The British have been buying a lot of gold. There was a major rush into the yellow metal in the UK leading up to and after the Brexit vote in 2016. One gold company CEO reported some people converted as much as 40 to 50% of their net worth into physical gold in the weeks after the UK voted to leave the EU. But the British appetite for gold didn’t wane along with excitement after the vote. In fact, gold sales picked up in the early months of this year. Sharps Pixley reported a whopping 253% year-on-year increase in physical gold sales in March. Showroom sales that month came in at over $12.7 million compared to $3.6 million during the same period in 2017.

Europeans, in general, have been jittery about Brexit and that has driven safe haven investing in the EU. While gold has flowed out of ETFs based in North America, European funds have seen net inflows of the yellow metal.

Along with the British, Germans have also been buying a lot of gold. We reported last year about Germany’s budding love affair with gold. Over the last 10 years, Germany has established itself as a 100 ton-plus per year market for gold bars and coins. The World Gold Council calls the growth in the German gold market a “radical transformation.”

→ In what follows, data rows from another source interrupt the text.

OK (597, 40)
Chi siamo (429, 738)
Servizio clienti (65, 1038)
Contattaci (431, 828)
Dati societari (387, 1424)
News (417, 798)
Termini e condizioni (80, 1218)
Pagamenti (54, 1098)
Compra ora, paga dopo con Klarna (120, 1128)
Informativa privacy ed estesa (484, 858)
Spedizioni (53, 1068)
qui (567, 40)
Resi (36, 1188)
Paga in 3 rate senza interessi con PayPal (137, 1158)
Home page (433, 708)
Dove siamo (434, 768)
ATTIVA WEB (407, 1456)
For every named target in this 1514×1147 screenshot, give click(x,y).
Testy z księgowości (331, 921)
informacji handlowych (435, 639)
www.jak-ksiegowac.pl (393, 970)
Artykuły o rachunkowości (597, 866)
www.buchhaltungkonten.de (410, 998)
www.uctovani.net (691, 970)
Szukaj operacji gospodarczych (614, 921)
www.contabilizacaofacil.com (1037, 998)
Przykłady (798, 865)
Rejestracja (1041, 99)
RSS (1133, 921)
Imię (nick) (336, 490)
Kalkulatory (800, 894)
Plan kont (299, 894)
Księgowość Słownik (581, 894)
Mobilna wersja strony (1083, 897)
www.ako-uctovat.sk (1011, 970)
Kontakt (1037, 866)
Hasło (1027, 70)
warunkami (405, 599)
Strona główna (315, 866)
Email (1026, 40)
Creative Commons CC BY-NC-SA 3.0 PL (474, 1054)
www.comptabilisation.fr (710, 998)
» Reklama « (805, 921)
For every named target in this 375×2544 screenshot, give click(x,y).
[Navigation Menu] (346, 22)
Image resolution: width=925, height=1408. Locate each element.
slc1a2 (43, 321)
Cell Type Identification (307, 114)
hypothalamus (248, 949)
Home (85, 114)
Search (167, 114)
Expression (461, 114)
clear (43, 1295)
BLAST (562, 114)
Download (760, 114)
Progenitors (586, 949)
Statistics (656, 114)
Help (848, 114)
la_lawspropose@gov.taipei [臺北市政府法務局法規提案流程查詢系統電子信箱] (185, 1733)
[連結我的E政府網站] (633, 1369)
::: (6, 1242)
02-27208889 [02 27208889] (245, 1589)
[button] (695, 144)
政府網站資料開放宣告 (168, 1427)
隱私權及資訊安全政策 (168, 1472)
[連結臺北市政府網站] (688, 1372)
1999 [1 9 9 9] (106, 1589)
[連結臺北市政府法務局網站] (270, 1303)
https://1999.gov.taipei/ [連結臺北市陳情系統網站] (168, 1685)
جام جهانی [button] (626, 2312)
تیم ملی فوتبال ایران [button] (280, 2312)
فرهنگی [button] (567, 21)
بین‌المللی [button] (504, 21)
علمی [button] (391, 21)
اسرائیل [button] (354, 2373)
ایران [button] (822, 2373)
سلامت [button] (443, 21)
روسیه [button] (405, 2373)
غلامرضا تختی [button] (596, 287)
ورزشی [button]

According to a WGC report, 42% of German investors agreed that they trust gold more than national currencies. As one German investor put it, “Gold is still, compared to other investments, the safest investment opportunity because it is economically independent, as it’s accepted worldwide.”

Brexit isn’t the only issue causing concern in the EU. As the World Gold Council noted in its July 2018 Gold Investor, “Political developments in Italy have catalysed investors’ attention over the last few weeks, as the possibility emerged that the country might leave the Eurozone, or that its new ‘populist’ government might adopt a much more confrontational stance on key EU matters, such as fiscal discipline and migrants.”

The report said developments in Italy could have global implications, noting some analysts even feared “Italy could trigger another global financial crisis, especially if the next general election (whenever it might occur) becomes a de-facto referendum on the country’s participation in the single currency.”

While investors in the US seem to be paying little attention to risk factors in Europe, European investors seem more interested in seeking a safe haven for their assets. As a World Gold Council analyst noted, “gold will remain a crucial component of diversified portfolios, as a hedge against potential corrections across asset classes.”